(WASHINGTON) — James Biden, the president’s younger brother, is scheduled to appear before the House Oversight Committee on Wednesday — a high-stakes confrontation months in the making that could mark an inflection point in Republicans’ ongoing impeachment inquiry into President Joe Biden.
The GOP-controlled panel says it has gathered scores of bank records and witness testimony as part of its effort to further an unproven theory that President Biden improperly supported and benefitted from his family’s overseas business affairs.
James Biden, 74, is a witness at the center of those allegations. During his closed-door deposition Wednesday, lawmakers will have the opportunity to question him for the first time.

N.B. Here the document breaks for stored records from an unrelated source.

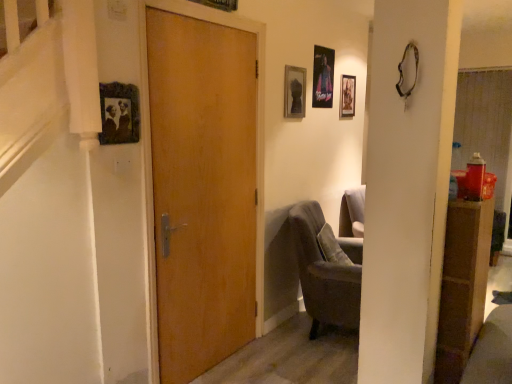 Question: From a real-world perspective, is metallic poster at upper center, acting as the fourth picture frame starting from the front, physically located above or below velvet grey armchair at lower right?

Choices:
 (A) below
 (B) above

Answer: (B)

Question: Is point (320, 96) positioned closer to the camera than point (295, 220)?

Choices:
 (A) closer
 (B) farther

Answer: (B)

Question: Which object is positioned farthest from the wooden picture frame at upper center, marked as the fourth picture frame in a back-to-front arrangement?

Republicans have accused the president’s son, Hunter Biden, and, to a lesser extent, James Biden, of serving as conduits for Joe Biden to quietly benefit from their foreign business arrangements — allegations the White House has forcefully denied.

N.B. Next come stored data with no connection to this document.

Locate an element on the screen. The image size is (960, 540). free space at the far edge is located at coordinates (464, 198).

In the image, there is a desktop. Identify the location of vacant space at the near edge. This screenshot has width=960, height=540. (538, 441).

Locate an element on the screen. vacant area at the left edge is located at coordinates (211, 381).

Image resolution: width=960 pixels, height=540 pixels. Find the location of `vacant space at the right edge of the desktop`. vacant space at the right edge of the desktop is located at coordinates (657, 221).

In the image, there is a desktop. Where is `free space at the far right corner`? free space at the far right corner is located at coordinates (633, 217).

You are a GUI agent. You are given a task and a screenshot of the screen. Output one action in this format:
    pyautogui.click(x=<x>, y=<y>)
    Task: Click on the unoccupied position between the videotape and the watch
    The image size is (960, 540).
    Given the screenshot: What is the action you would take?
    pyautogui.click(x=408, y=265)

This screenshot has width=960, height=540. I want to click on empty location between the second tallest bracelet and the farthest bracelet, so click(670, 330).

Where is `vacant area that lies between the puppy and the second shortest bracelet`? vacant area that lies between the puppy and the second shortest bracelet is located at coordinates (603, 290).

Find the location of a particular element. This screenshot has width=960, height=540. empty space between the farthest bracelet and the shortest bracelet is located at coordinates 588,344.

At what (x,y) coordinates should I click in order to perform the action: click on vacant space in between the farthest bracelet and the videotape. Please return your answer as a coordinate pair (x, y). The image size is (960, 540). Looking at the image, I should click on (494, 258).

In fact, several key witnesses interviewed as part of the probe have shared exculpatory accounts that undercut key tenets of Republicans’ accusations against the president.
Republicans are nonetheless expected to press James Biden on his role in allegedly selling the Biden “brand” and proclivity to invoke his family name in business negotiations, as ABC News has previously reported.

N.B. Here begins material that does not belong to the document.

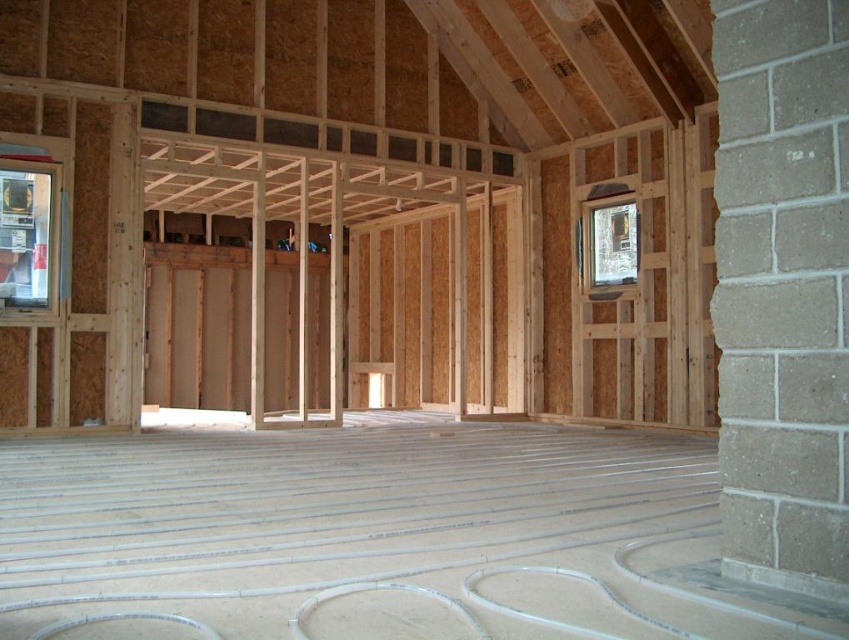 You are standing in the center of the construction site and need to locate the clear glass window at left. According to the coordinates given, where should you look relative to your position?

The clear glass window at left is located at coordinates point (25, 236), which means it is positioned to the left and slightly forward from your central position in the construction site.

You are a construction worker standing at point (x=25, y=236) in the building. You need to check the progress of the window installation. Is there a window at your current location?

Yes, there is a clear glass window at left located at point (x=25, y=236).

Oversight Committee Chairman James Comer, R-Ky., has separately taken a keen interest in two checks collectively worth $240,000 that James Biden sent his brother, Joe Biden, in 2017 and 2018.
Comer has framed those transactions — which occurred after Biden left the vice presidency and before launching his presidential bid — as evidence that he received “laundered” money from James Biden’s business deals, including one with a Chinese energy firm.
But bank records obtained separately by ABC News indicate they were repayments for loans that Joe Biden had made to his brother around the same time. Images of the physical checks support that conclusion, with each of them characterized in the memo line as a “loan repayment.”
After Comer issued a subpoena for James Biden’s testimony last year, his attorney, Paul Fishman, said there was “no justification” for the interview, and reiterated that “Jim Biden has never involved his brother in his business dealings.”
Of the loan repayments, Fishman added at the time that “there is nothing more to those transactions, and there is nothing wrong with them.”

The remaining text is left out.